HP ProLiant Data Recovery Case Study: Yellow Means Caution
HP ProLiant Data Recovery Case Study: Yellow Means Caution
Server Model: HP Proilant DL360 G5 Server
RAID Level: RAID-5
Drive Model: Seagate Savvio 10K.5 9TE066-150
Total Capacity: 600 GB
Operating System: Windows Server 2008
Situation: Yellow status lights for all three drives; SQL server inaccessible
Type of Data Recovered: SQL database and Clarity profile
Binary Read: 99.99%
Gillware Data Recovery Case Rating: 9+
In this HP ProLiant data recovery case, the client came to us after a server crash. The SQL server with the client’s database and Clarity profile had become inaccessible, and as their IT department soon found, all three of the hard drives in their RAID-5 array seemed to have failed. The client needed their data recovered and their server up and running again. Fortunately, they chose just the right data recovery company to solve their problem. Gillware’s RAID server data recovery experts were on the case.
On the road, green means “go”, red means “stop”, and yellow means “caution”. Server designers use a similar language of lights to communicate the health of your server’s hard drives with you. Many models of server, such as the HP ProLiant DL360, have two LED lights in each hard drive bay chassis—a green LED to indicate whether the drive is online and a yellow and blue LED light. These two lights shine and blink in tandem to indicate the online and fault status of each hard drive.
If the amber light is steady or regularly flashing, it usually indicates that the drive in question has failed, or is about to fail (depending on the behavior of the green light). In this HP ProLiant data recovery case, all three of the client’s drives had a steady amber light with no greens. This meant that the RAID controller had detected a critical fault in all three drives and had taken all of them offline.

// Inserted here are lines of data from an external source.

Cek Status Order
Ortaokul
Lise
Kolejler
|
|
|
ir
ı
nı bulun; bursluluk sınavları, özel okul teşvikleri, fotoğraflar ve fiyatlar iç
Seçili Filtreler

HP ProLiant Data Recovery Procedure
Servers typically connect hard drives together using fault-tolerant methods, such as RAID-5. A RAID-5 array has one drive’s worth of fault tolerance, meaning one hard drive can fall offline without jeopardizing the client’s data. Servers are meant to run continuously, so they constantly monitor the health of the hard drives in the array. If the RAID controller senses that one drive is behaving oddly or about to fail, it will kick the drive offline and let the RAID array’s fault tolerance on the remaining two drives fill in for it. Because the drive is offline for months, the data on it becomes out-of-date and “stale”.
Some RAID controllers are very sensitive, and because hard drives in a server need to run continuously, the controller will kick off a hard drive if it feels the drive might start failing intermittently. This means the server might kick off an otherwise healthy drive because it hiccups. Since a RAID-5 array can only handle one drive loss, if the controller does this twice, the server crashes. Unfortunately for our client, this happened to not one but all three drives in the array. That had not been a good day for our client.
Our data recovery engineers inspected the hard drives and found that of the three, two drives were mostly healthy. The RAID controller had seen the drives sneeze and, in its infinite wisdom, decided to take them offline. The remaining drive had suffered a minor failure of its read/write heads. By carefully and skillfully using our fault-tolerant data recovery tools, our engineers could create a near-perfect disk image of the failed hard drive.
HP Data Recovery Case Results
After imaging the failed hard drives, one of our RAID data recovery experts could piece together the RAID array. With custom RAID controller emulation tools, our RAID technicians can reverse-engineer the way the drives in the array are arranged and piece them together properly by examining the metadata on each drive. Piecing the data together properly produces valid data. Piecing it together improperly leaves you with Picasso’s Guernica. The metadata told our RAID engineer Cody that the data on the drives was cut into 64-kilobyte blocks and striped together in a particular “left-synchronous” pattern.
After arranging the drives properly, our RAID recovery technician Cody could examine the data for any signs of corruption. Of the three hard drives in the client’s ProLiant server, two had been fully imaged. But one had a handful of bad sectors preventing a complete recovery. There was no way to tell which parts of the client’s data the bad sectors had impacted. For a SQL server data recovery procedure, testing the data was absolutely crucial, even with only a few bad sectors. Even a little corruption in just the wrong location can compromise a SQL database.
Our examinations of the recovered data showed that there was very little file corruption as a result of the damage to the client’s RAID-5 array. The client’s most important data, their SQL database, functioned perfectly. We rated this HP ProLiant data recovery case a high 9 on our ten-point case rating scale.